Give the lines again exactly as they appear below, from the line with "Januar 2019" to the line with "дні. І саме час поглянути на правила, адже", both included, and only those lines. Leave every picture out.

(Dataset excerpts)

■ ■ ■ ■

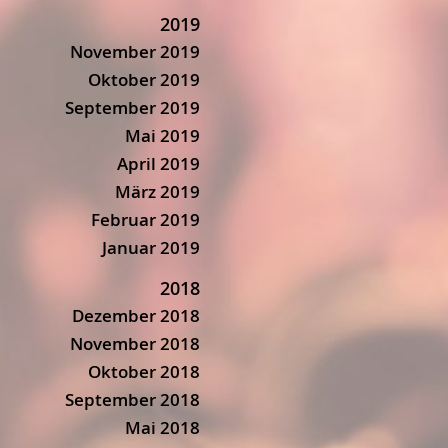
2019
November 2019
Oktober 2019
September 2019
Mai 2019
April 2019
März 2019
Februar 2019
Januar 2019
2018
Dezember 2018
November 2018
Oktober 2018
September 2018
Mai 2018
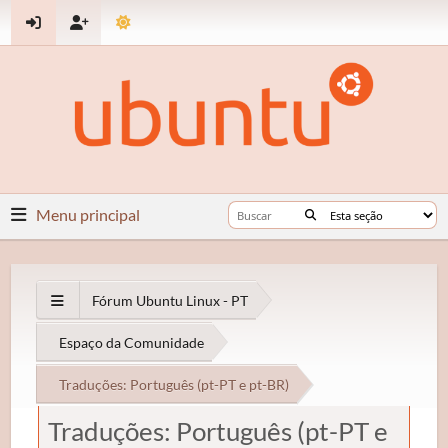
Menu principal
Fórum Ubuntu Linux - PT
Espaço da Comunidade
Traduções: Português (pt-PT e pt-BR)
Traduções: Português (pt-PT e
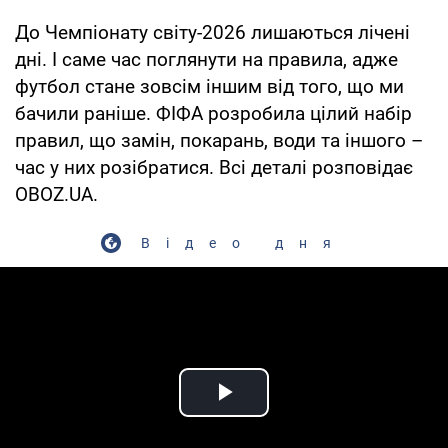
До Чемпіонату світу-2026 лишаються лічені
дні. І саме час поглянути на правила, адже
футбол стане зовсім іншим від того, що ми
бачили раніше. ФІФА розробила цілий набір
правил, що замін, покарань, води та іншого –
час у них розібратися. Всі деталі розповідає
OBOZ.UA.
Відео дня
Play Video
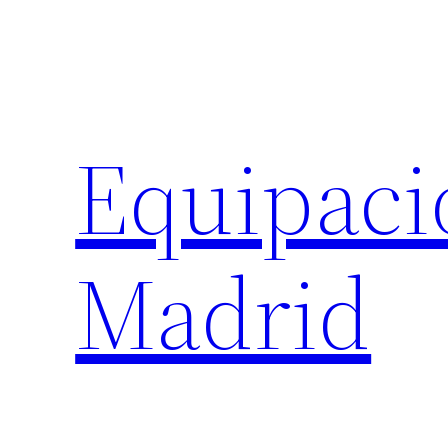
Saltar
al
contenido
Equipaci
Madrid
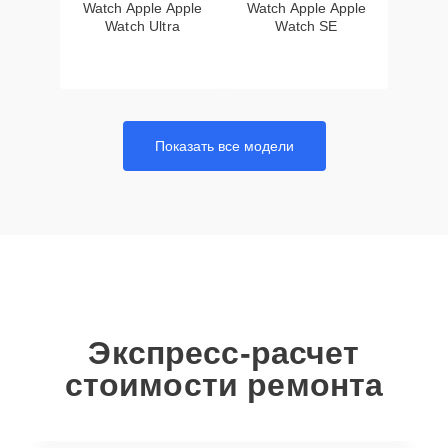
Watch Apple Apple
Watch Apple Apple
Watch Ultra
Watch SE
Показать все модели
Экспресс-расчет
стоимости ремонта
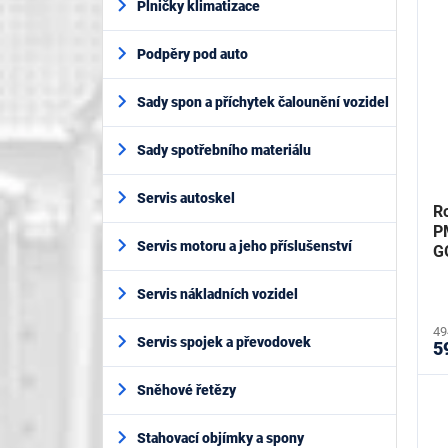
Plničky klimatizace
Podpěry pod auto
Sady spon a příchytek čalounění vozidel
Sady spotřebního materiálu
Servis autoskel
Ro
P
Servis motoru a jeho příslušenství
G
Servis nákladních vozidel
49
Servis spojek a převodovek
5
Sněhové řetězy
Stahovací objímky a spony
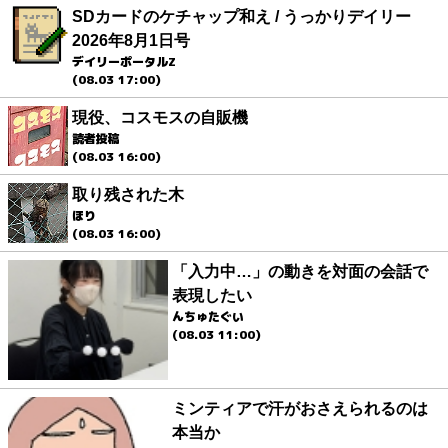
SDカードのケチャップ和え / うっかりデイリー
2026年8月1日号
デイリーポータルZ
(08.03 17:00)
現役、コスモスの自販機
読者投稿
(08.03 16:00)
取り残された木
ほり
(08.03 16:00)
「入力中…」の動きを対面の会話で
表現したい
んちゅたぐい
(08.03 11:00)
ミンティアで汗がおさえられるのは
本当か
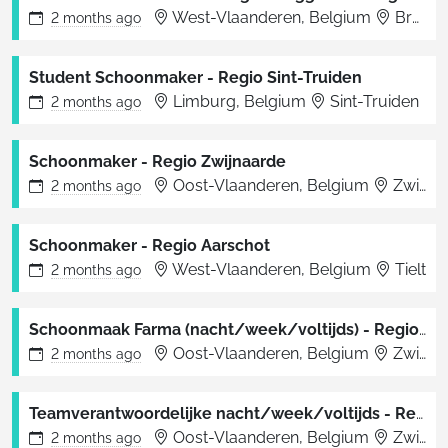
West-Vlaanderen, Belgium
Brugge
2 months
ago
Student Schoonmaker - Regio Sint-Truiden
Limburg, Belgium
Sint-Truiden
2 months
ago
Schoonmaker - Regio Zwijnaarde
Oost-Vlaanderen, Belgium
Zwijnaarde
2 months
ago
Schoonmaker - Regio Aarschot
West-Vlaanderen, Belgium
Tielt
2 months
ago
Schoonmaak Farma (nacht/week/voltijds) - Regio Zwijnaarde
Oost-Vlaanderen, Belgium
Zwijnaarde
2 months
ago
Teamverantwoordelijke nacht/week/voltijds - Regio Zwijnaarde
Oost-Vlaanderen, Belgium
Zwijnaarde
2 months
ago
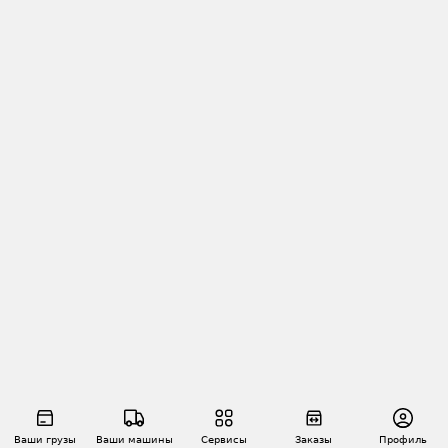
Ваши грузы
Ваши машины
Сервисы
Заказы
Профиль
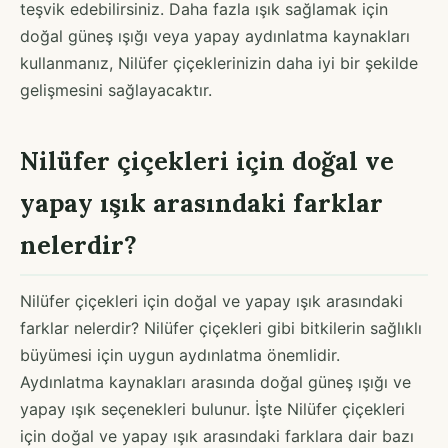
teşvik edebilirsiniz. Daha fazla ışık sağlamak için
doğal güneş ışığı veya yapay aydınlatma kaynakları
kullanmanız, Nilüfer çiçeklerinizin daha iyi bir şekilde
gelişmesini sağlayacaktır.
Nilüfer çiçekleri için doğal ve
yapay ışık arasındaki farklar
nelerdir?
Nilüfer çiçekleri için doğal ve yapay ışık arasındaki
farklar nelerdir? Nilüfer çiçekleri gibi bitkilerin sağlıklı
büyümesi için uygun aydınlatma önemlidir.
Aydınlatma kaynakları arasında doğal güneş ışığı ve
yapay ışık seçenekleri bulunur. İşte Nilüfer çiçekleri
için doğal ve yapay ışık arasındaki farklara dair bazı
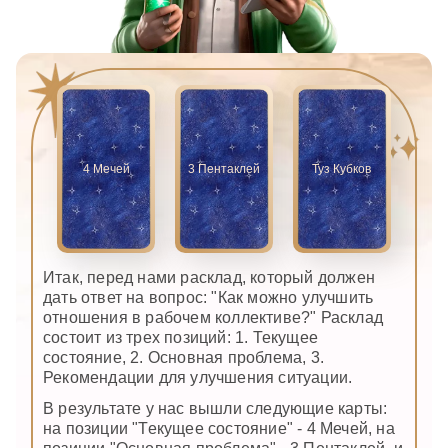
4 Мечей
3 Пентаклей
Туз Кубков
Итак, перед нами расклад, который должен
дать ответ на вопрос: "Как можно улучшить
отношения в рабочем коллективе?" Расклад
состоит из трех позиций: 1. Текущее
состояние, 2. Основная проблема, 3.
Рекомендации для улучшения ситуации.
В результате у нас вышли следующие карты:
на позиции "Текущее состояние" - 4 Мечей, на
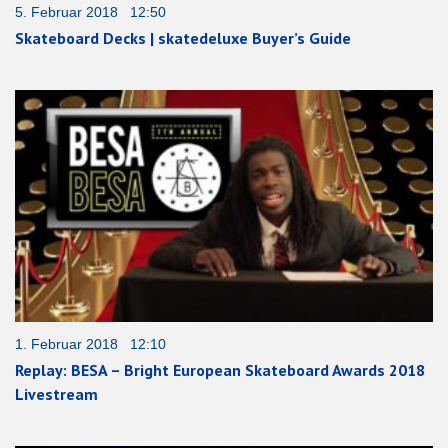
5. Februar 2018 12:50
Skateboard Decks | skatedeluxe Buyer’s Guide
1. Februar 2018 12:10
Replay: BESA – Bright European Skateboard Awards 2018
Livestream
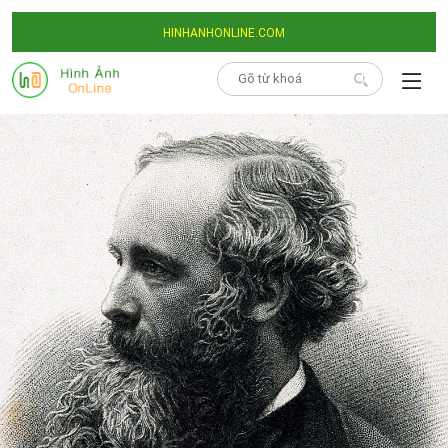
HINHANHONLINE.COM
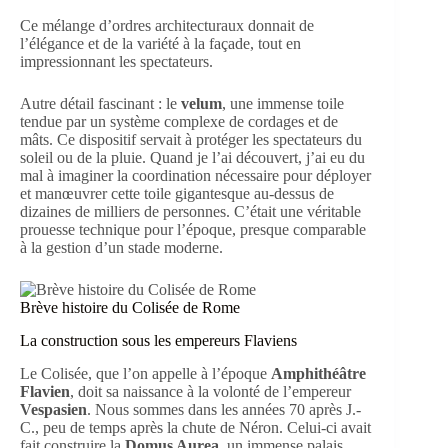
Ce mélange d’ordres architecturaux donnait de
l’élégance et de la variété à la façade, tout en
impressionnant les spectateurs.
Autre détail fascinant : le
velum
, une immense toile
tendue par un système complexe de cordages et de
mâts. Ce dispositif servait à protéger les spectateurs du
soleil ou de la pluie. Quand je l’ai découvert, j’ai eu du
mal à imaginer la coordination nécessaire pour déployer
et manœuvrer cette toile gigantesque au-dessus de
dizaines de milliers de personnes. C’était une véritable
prouesse technique pour l’époque, presque comparable
à la gestion d’un stade moderne.
Brève histoire du Colisée de Rome
La construction sous les empereurs Flaviens
Le Colisée, que l’on appelle à l’époque
Amphithéâtre
Flavien
, doit sa naissance à la volonté de l’empereur
Vespasien
. Nous sommes dans les années 70 après J.-
C., peu de temps après la chute de Néron. Celui-ci avait
fait construire la
Domus Aurea
, un immense palais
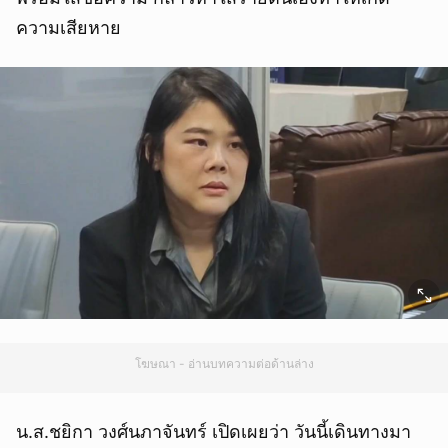
ความเสียหาย
โฆษณา - อ่านบทความต่อด้านล่าง
น.ส.ชยิกา วงศ์นภาจันทร์ เปิดเผยว่า วันนี้เดินทางมา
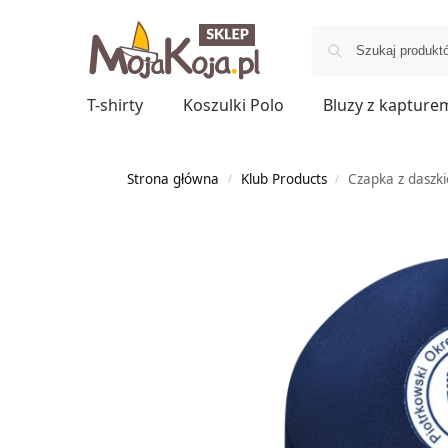
T-shirty
Koszulki Polo
Bluzy z kapture
Strona główna
Klub Products
Czapka z daszk
/
/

■ ■ ■ ■

> _EXERCISE OUTPUT_
Januar 2019
2018
Dezember 2018
November 2018
Oktober 2018
September 2018
Mai 2018
Menu principal
Fórum Ubuntu Linux - PT
Espaço da Comunidade
Traduções: Português (pt-PT e pt-BR)
Traduções: Português (pt-PT e
До Чемпіонату світу-2026 лишаються лічені
дні. І саме час поглянути на правила, адже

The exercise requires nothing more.